Extracted page text data
────────────────

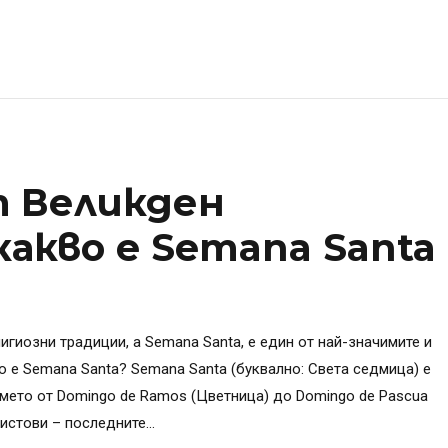
т Великден
акво e Semana Santa
лигиозни традиции, а Semana Santa, е един от най-значимите и
о е Semana Santa? Semana Santa (буквално: Света седмица) е
мето от Domingo de Ramos (Цветница) до Domingo de Pascua
истови – последните...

────────────────

Assignment
Type the entries again verbatim. Any pictures should be skipped.

Answer to the exercise
т Великден
акво e Semana Santa
лигиозни традиции, а Semana Santa, е един от най-значимите и
о е Semana Santa? Semana Santa (буквално: Света седмица) е
мето от Domingo de Ramos (Цветница) до Domingo de Pascua
истови – последните...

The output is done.